What role could be used to ease the shortage of liquidity?
The government should have used the liquidity easing instrument in August, specifically, flexibility in interest adjustment should have been adopted in August. The stance to keep the interest rate in a single-digit has created current problems. Only if the situation gets worse, the government could use a stimulus package. However, the current situation is not like that. In addition to it, the government has not been able to spend expenditures envisaged in the budget.
The government should strictly take steps to push up capital expenditure as aimed in the budget and implement it effectively.
What is your analysis of the economic growth rate in the current FY given the context of liquidity shortage?

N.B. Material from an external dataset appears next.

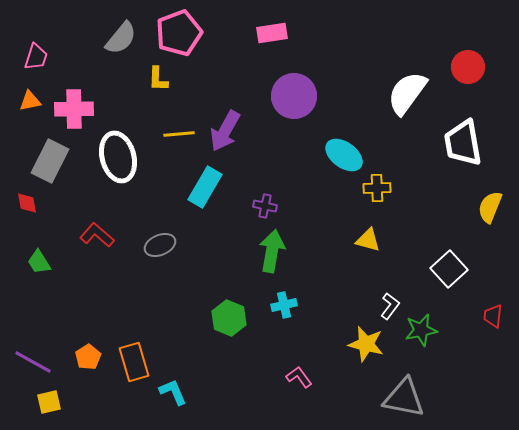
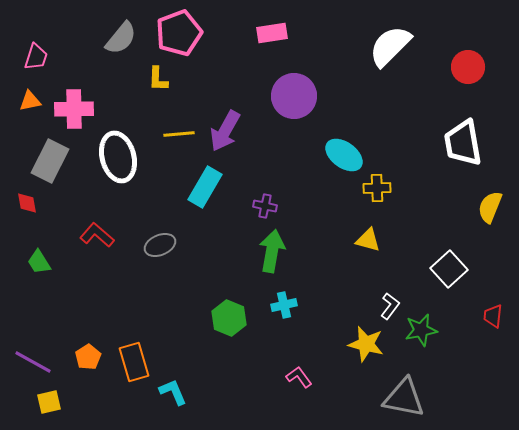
white semicircle: moved 17 px left, 47 px up; rotated 9 degrees clockwise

In the Nepali economy, agriculture is one of such sectors that remain unaffected during the shortage of liquidity. It contributes to approximately around 26 to 27 per cent in our economy. Mobilization of liquidity in this sector is comparatively very low. The other is the service sector like village school, education which contributes to around 7 per cent in the economy. The service sector is not affected by a shortage of liquidity.

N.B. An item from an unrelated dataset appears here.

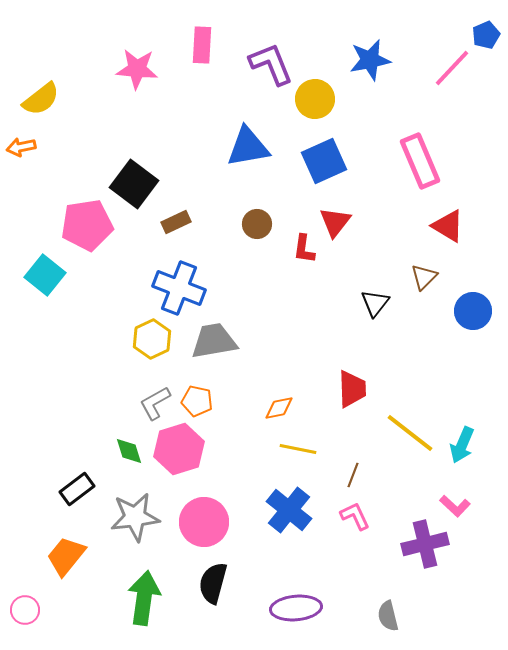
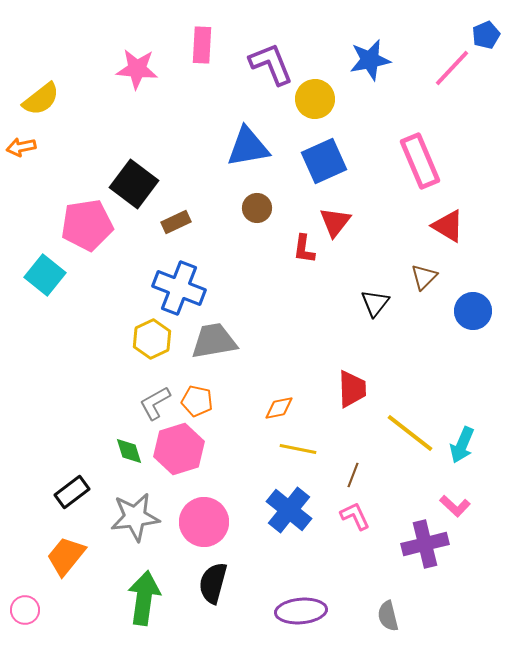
brown circle at (257, 224): moved 16 px up
black rectangle at (77, 489): moved 5 px left, 3 px down
purple ellipse at (296, 608): moved 5 px right, 3 px down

In our economy, trade is mainly such a sector that gets affected during the shortage of liquidity. It contributes approximately 16 to 17 per cent. Similarly, the industry contributes approximately around 5 to 6 per cent. Shortage of liquidity mainly hits this trading sector that is contributing 13 to 14 per cent to our economy. This sector possesses a greater voice and pitches more so it gets heard loud. However, 60 per cent of the farmers that are contributing more to the economy never complain of the shortage of liquidity. The shortage of liquidity will not affect economic growth.
International agencies like World Bank adopt a conservative method for the projection of the economy. Projection of economic growth using the income approach is complicated as data is not available. The economy will grow approximately by 5 to 5.2 per cent if it is estimated from the expenditure method and if the season remains favourable for the crops.